Bild: Auf der giftgrünen Insel geht einiges schief. Aber mit Absicht.
BREMEN taz | Es hätte wieder schief gehen können mit Alexander Maximilian
Giesches Bühnenadaption der TV-Serie Lost. Wie das Recherchecamp im
Dezember, als der Regisseur und Artist in Residence am Theater Bremen und
sein Team tagelang im Theaterfoyer kampierten, um vor laufender Webcam alle
134 Folgen der Vorlage am Stück zu sehen. Nach fünf Staffeln haben sie
abgebrochen, fühlten sich körperlich überfordert und waren desorientiert in
der verwickelten Handlung. Sie hatten sich mitten auf der Zielgeraden
verirrt.
Nach diesem Scheitern ist das Stück nun auf der Bühne und hat sich dort
noch viel mehr vorgenommen, als die Vorlage nur nachzuvollziehen. Nicht die
Handlung, sondern die Form – die Serie und ihre Bewegungsgesetze – ist das
Thema der Performance. Dazu der große Name: "Lost" ist eine der
beliebtesten Serien der Fernsehgeschichte, und es scheint unmöglich, nicht
entweder ihre Fans oder den klassischen Kulturbetrieb vor den Kopf zu
stoßen.
## Eine giftgrüne Insel
Aber: Diese "Lost"-Performance ist mehr als geglückt. Die Spielfläche ist
ein giftgrüner Kreis. Das Publikum sitzt in Armeslänge auf Campinghockern
drumherum. Das alles findet im Bühnenraum des Kleinen Hauses statt, die
leeren Ränge verweisen auf ein fehlendes Außen. Wer den Blick über das
Geschehen wandern lässt, landet immer wieder beim gegenüber sitzenden
Publikum und wird dabei auch selbst beobachtet.

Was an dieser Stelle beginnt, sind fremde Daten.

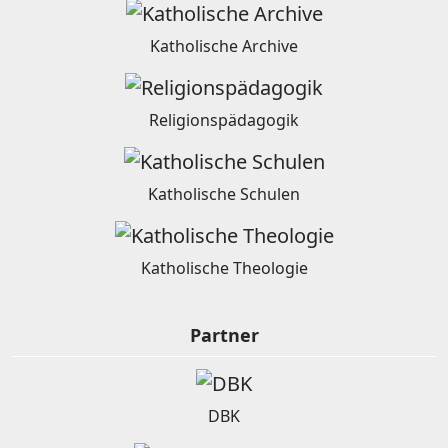
Katholische Archive
Religionspädagogik
Katholische Schulen
Katholische Theologie
Partner
DBK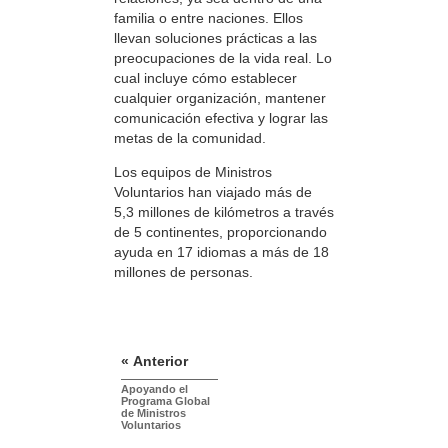
familia o entre naciones. Ellos
llevan soluciones prácticas a las
preocupaciones de la vida real. Lo
cual incluye cómo establecer
cualquier organización, mantener
comunicación efectiva y lograr las
metas de la comunidad.
Los equipos de Ministros
Voluntarios han viajado más de
5,3 millones de kilómetros a través
de 5 continentes, proporcionando
ayuda en 17 idiomas a más de 18
millones de personas.
« Anterior
Apoyando el
Programa Global
de Ministros
Voluntarios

Gelegenheiten für solches Abschweifen gibt es reichlich, denn Nadia
Fistarols genialer Bühnenaufbau blockiert vorsätzlich die Sicht: Vier
Hindernisse umkreisen die Bühne und kommen in regelmäßigen Abständen vorbei
gefahren. Einige sind durchsichtig und verfälschen das Bild nur. Aber weil
sie unterschiedlich schnell laufen, überlagern sie einander gelegentlich
und dann ist kaum noch etwas zu sehen.
Obwohl also alle ZuschauerInnen das gleiche Geschehen bezeugen, nehmen sie
unterschiedliche Ausschnitte wahr. Versperren zwei Hindernisse die Sicht
auf der einen Seite, entstehen gegenüber Momente der Klarheit.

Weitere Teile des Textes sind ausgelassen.